Page 1 of Sins of His Wrath (Myth of Omega: Wrath #2)
CHAPTER ONE
D arkness smothered Naya in waves.
In the moments when it receded, a burning pain seared through her, blinding and numbing almost every sense. She couldn’t tell where she was or who she was with, only that every part of her ached. Fragmented, distant voices bled through, but she couldn’t make sense of them. Each time the pain faded, she was relieved to drown back into the darkness.
But after a time of this repeated cycle, the voices didn’t fade.
“Naya.” It was Mama’s voice, urgent and fearful. But that couldn’t be right… Mama was never afraid.
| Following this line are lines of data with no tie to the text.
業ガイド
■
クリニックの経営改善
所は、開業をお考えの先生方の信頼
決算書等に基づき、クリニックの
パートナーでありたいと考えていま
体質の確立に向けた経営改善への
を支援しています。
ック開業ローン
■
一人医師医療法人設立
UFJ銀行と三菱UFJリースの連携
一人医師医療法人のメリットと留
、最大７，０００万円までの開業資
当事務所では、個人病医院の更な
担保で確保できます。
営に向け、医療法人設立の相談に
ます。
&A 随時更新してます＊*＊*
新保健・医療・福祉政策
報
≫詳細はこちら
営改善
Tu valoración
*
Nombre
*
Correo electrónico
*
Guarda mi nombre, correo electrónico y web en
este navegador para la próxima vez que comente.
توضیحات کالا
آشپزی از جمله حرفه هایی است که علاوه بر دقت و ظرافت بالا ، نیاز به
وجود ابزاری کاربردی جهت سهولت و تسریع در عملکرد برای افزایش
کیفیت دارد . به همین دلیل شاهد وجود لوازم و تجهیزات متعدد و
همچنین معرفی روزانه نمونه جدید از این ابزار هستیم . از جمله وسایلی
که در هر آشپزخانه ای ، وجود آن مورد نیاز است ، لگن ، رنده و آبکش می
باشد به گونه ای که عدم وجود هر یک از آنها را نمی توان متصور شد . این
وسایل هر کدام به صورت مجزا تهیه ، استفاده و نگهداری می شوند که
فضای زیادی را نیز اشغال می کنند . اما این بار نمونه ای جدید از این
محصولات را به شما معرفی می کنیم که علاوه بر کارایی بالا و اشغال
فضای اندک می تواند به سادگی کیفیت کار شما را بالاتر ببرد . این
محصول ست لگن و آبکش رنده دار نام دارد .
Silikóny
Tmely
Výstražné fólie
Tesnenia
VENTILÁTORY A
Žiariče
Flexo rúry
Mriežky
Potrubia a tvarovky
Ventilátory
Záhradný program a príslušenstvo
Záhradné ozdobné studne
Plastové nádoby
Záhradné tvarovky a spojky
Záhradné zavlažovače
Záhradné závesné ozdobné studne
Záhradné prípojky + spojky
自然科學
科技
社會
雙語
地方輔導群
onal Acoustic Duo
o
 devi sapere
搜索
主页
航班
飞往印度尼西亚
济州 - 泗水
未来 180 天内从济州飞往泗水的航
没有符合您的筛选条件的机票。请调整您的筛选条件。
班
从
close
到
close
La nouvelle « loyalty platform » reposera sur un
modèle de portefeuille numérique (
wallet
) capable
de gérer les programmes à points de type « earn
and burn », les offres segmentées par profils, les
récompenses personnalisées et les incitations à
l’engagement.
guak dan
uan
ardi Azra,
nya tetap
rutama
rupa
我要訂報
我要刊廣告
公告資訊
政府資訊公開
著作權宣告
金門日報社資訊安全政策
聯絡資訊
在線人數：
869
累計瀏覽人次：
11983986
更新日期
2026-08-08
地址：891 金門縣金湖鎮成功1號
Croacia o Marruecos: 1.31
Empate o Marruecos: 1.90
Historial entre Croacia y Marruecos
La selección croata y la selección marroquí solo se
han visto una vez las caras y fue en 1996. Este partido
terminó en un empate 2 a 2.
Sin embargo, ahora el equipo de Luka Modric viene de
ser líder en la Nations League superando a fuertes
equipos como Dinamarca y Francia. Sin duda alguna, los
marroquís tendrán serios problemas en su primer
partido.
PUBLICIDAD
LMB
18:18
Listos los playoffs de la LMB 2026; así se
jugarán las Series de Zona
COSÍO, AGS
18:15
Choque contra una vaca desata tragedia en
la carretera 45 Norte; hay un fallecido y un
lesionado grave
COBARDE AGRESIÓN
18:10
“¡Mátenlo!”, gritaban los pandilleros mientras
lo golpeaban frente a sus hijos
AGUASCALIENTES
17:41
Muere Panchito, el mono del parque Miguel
Naya tried to respond, but she couldn’t feel anything, not her body nor her mouth. Confusion jumbled her thoughts.
“Naya,” Mama said. “You have to heal yourself.”
Naya’s mind lurched in different directions, unable to make sense of what Mama was talking about.
“Heal, Naya. You’re the only one who can do it.”
Naya tried to reply, to explain that she didn’t understand, but she didn’t have a mouth to speak with. She didn’t have a body to direct, yet she felt so much pain. How could that be?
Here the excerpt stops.